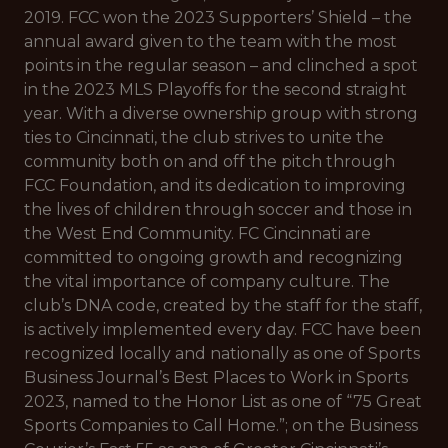
2019. FCC won the 2023 Supporters’ Shield – the
annual award given to the team with the most
points in the regular season – and clinched a spot
in the 2023 MLS Playoffs for the second straight
year. With a diverse ownership group with strong
ties to Cincinnati, the club strives to unite the
community both on and off the pitch through
FCC Foundation, and its dedication to improving
the lives of children through soccer and those in
the West End Community. FC Cincinnati are
committed to ongoing growth and recognizing
the vital importance of company culture. The
club’s DNA code, created by the staff for the staff,
is actively implemented every day. FCC have been
recognized locally and nationally as one of Sports
Business Journal’s Best Places to Work in Sports
2023, named to the Honor List as one of “75 Great
Sports Companies to Call Home.”; on the Business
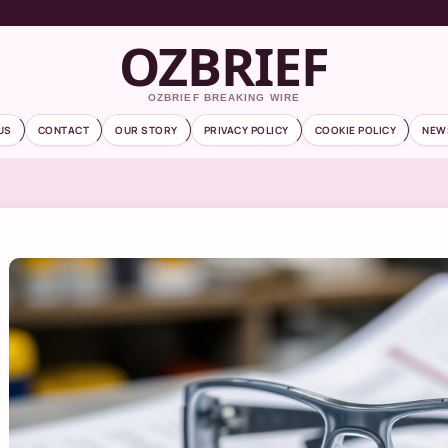
OZBRIEF
OZBRIEF BREAKING WIRE
US
CONTACT
OUR STORY
PRIVACY POLICY
COOKIE POLICY
NEW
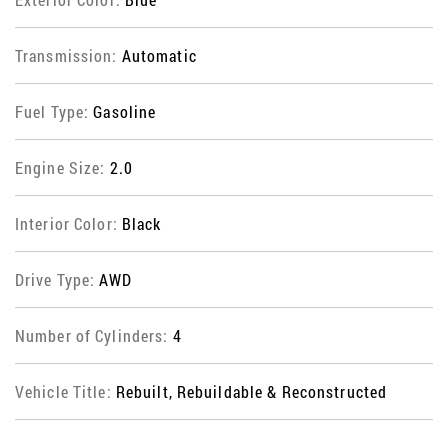
Transmission:
Automatic
Fuel Type:
Gasoline
Engine Size:
2.0
Interior Color:
Black
Drive Type:
AWD
Number of Cylinders:
4
Vehicle Title:
Rebuilt, Rebuildable & Reconstructed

--- WHAT TO WORK ON ---
Repeat the listing word for word, and skip every picture it contains.

--- RESULT ---
2019. FCC won the 2023 Supporters’ Shield – the
annual award given to the team with the most
points in the regular season – and clinched a spot
in the 2023 MLS Playoffs for the second straight
year. With a diverse ownership group with strong
ties to Cincinnati, the club strives to unite the
community both on and off the pitch through
FCC Foundation, and its dedication to improving
the lives of children through soccer and those in
the West End Community. FC Cincinnati are
committed to ongoing growth and recognizing
the vital importance of company culture. The
club’s DNA code, created by the staff for the staff,
is actively implemented every day. FCC have been
recognized locally and nationally as one of Sports
Business Journal’s Best Places to Work in Sports
2023, named to the Honor List as one of “75 Great
Sports Companies to Call Home.”; on the Business
OZBRIEF
OZBRIEF BREAKING WIRE
US
CONTACT
OUR STORY
PRIVACY POLICY
COOKIE POLICY
NEW
Transmission:
Automatic
Fuel Type:
Gasoline
Engine Size:
2.0
Interior Color:
Black
Drive Type:
AWD
Number of Cylinders:
4
Vehicle Title:
Rebuilt, Rebuildable & Reconstructed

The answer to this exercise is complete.